━━ DATA FOR PROCESSING
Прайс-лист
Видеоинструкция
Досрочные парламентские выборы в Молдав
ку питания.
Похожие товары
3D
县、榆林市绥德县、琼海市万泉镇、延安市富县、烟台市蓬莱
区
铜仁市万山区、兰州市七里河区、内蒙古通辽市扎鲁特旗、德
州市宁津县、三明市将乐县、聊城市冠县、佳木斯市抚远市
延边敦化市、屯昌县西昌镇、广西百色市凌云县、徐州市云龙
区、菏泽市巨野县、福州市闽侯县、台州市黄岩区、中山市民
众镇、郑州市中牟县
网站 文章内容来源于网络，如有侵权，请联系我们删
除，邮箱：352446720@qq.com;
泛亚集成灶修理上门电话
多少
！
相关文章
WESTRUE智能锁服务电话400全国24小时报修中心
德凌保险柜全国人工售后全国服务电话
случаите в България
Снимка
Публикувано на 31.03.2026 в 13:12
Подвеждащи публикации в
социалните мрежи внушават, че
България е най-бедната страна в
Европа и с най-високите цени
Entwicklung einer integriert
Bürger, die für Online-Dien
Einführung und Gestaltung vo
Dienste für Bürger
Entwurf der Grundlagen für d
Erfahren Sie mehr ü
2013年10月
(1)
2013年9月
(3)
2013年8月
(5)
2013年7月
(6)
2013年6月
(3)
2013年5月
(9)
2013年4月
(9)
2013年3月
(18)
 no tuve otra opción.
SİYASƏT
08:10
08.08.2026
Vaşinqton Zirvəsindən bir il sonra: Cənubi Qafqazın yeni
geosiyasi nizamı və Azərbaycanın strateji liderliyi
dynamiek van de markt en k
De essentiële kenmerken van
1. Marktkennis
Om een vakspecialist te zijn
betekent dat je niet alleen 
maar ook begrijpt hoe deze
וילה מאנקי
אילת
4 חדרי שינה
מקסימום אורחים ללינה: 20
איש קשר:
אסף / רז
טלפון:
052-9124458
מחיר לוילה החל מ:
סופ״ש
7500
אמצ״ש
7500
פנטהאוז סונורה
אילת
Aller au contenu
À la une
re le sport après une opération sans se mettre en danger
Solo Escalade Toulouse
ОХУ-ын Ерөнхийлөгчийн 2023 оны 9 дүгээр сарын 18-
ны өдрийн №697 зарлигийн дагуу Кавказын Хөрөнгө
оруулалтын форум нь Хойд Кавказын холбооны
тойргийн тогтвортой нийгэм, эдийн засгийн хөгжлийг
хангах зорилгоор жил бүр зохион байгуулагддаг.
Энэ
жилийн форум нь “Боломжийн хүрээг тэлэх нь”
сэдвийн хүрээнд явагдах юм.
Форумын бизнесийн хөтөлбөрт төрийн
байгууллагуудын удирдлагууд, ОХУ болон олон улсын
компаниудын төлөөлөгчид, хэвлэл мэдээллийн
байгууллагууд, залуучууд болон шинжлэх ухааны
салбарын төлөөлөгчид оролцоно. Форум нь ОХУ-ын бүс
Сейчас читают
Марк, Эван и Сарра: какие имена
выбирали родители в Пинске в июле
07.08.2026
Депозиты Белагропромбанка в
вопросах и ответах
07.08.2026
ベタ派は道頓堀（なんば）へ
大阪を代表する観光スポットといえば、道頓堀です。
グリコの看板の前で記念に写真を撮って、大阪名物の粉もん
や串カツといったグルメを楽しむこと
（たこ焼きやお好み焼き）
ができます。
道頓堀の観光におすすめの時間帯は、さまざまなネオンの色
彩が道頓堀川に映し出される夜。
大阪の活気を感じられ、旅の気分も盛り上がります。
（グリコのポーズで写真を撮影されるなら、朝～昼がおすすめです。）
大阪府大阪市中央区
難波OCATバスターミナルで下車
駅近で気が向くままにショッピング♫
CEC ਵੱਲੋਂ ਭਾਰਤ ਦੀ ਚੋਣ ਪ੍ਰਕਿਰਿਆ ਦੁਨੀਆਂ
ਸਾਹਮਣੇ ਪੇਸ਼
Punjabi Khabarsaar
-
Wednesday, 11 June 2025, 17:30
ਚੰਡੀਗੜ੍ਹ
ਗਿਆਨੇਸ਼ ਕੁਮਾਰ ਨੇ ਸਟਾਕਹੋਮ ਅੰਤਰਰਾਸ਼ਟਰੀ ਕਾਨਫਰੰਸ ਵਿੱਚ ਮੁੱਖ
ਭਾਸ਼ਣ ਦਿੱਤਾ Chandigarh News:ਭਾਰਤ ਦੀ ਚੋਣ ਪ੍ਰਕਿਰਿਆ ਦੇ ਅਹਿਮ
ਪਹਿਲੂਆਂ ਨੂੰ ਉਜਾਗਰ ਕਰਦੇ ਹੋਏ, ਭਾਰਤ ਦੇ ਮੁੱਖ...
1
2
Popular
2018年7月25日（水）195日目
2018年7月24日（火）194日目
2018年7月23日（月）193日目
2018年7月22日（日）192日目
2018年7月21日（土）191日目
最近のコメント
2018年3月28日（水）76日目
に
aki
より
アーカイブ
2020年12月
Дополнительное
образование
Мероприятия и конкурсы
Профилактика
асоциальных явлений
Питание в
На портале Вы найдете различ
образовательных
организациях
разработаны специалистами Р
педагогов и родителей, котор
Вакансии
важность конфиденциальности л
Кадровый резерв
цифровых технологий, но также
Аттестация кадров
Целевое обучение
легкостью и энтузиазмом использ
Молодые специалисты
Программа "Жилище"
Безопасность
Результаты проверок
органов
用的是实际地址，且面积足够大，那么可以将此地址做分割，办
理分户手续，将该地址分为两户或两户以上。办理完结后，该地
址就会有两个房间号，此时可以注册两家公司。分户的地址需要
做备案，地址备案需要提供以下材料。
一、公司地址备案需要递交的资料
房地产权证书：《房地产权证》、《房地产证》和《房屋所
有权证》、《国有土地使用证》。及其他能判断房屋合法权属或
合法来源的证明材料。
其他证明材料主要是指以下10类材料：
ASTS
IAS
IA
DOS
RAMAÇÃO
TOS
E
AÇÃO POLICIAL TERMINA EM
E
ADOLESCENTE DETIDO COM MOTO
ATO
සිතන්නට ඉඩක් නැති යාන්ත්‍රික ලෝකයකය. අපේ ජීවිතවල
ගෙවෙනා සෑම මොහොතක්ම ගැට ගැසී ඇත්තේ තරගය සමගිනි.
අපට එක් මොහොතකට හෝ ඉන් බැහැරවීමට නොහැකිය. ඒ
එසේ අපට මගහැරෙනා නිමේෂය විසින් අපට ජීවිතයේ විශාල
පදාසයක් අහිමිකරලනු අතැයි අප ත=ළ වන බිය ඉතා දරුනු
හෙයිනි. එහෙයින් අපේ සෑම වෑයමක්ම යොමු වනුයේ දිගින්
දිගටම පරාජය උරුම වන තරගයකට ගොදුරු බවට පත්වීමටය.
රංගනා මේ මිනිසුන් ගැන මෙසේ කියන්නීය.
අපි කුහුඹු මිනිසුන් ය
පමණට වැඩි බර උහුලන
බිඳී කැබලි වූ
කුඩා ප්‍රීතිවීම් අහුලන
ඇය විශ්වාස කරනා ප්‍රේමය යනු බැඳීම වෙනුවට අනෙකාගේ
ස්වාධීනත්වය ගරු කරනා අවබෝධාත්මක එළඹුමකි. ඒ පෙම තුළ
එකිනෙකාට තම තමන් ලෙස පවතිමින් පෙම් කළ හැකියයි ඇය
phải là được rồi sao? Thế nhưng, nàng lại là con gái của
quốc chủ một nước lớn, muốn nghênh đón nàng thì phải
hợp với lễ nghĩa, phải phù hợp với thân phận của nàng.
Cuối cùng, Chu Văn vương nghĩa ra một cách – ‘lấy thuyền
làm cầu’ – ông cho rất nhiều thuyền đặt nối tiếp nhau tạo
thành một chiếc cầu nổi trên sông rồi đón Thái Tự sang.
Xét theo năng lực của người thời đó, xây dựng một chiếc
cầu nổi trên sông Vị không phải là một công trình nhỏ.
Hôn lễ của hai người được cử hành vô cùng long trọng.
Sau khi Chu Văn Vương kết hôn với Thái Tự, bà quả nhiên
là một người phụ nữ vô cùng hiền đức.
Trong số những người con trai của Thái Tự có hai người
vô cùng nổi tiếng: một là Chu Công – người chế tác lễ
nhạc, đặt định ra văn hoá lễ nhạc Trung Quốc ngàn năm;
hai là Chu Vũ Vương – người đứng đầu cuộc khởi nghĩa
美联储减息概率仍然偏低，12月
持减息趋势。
━━━━
:: TASK STATEMENT ::
Within the listing above, give again exactly every line from the line with "Безопасность" through the line with "අපි කුහුඹු මිනිසුන් ය", both included, and no other line.

:: ANSWER BOX ::
Безопасность
Результаты проверок
органов
用的是实际地址，且面积足够大，那么可以将此地址做分割，办
理分户手续，将该地址分为两户或两户以上。办理完结后，该地
址就会有两个房间号，此时可以注册两家公司。分户的地址需要
做备案，地址备案需要提供以下材料。
一、公司地址备案需要递交的资料
房地产权证书：《房地产权证》、《房地产证》和《房屋所
有权证》、《国有土地使用证》。及其他能判断房屋合法权属或
合法来源的证明材料。
其他证明材料主要是指以下10类材料：
ASTS
IAS
IA
DOS
RAMAÇÃO
TOS
E
AÇÃO POLICIAL TERMINA EM
E
ADOLESCENTE DETIDO COM MOTO
ATO
සිතන්නට ඉඩක් නැති යාන්ත්‍රික ලෝකයකය. අපේ ජීවිතවල
ගෙවෙනා සෑම මොහොතක්ම ගැට ගැසී ඇත්තේ තරගය සමගිනි.
අපට එක් මොහොතකට හෝ ඉන් බැහැරවීමට නොහැකිය. ඒ
එසේ අපට මගහැරෙනා නිමේෂය විසින් අපට ජීවිතයේ විශාල
පදාසයක් අහිමිකරලනු අතැයි අප ත=ළ වන බිය ඉතා දරුනු
හෙයිනි. එහෙයින් අපේ සෑම වෑයමක්ම යොමු වනුයේ දිගින්
දිගටම පරාජය උරුම වන තරගයකට ගොදුරු බවට පත්වීමටය.
රංගනා මේ මිනිසුන් ගැන මෙසේ කියන්නීය.
අපි කුහුඹු මිනිසුන් ය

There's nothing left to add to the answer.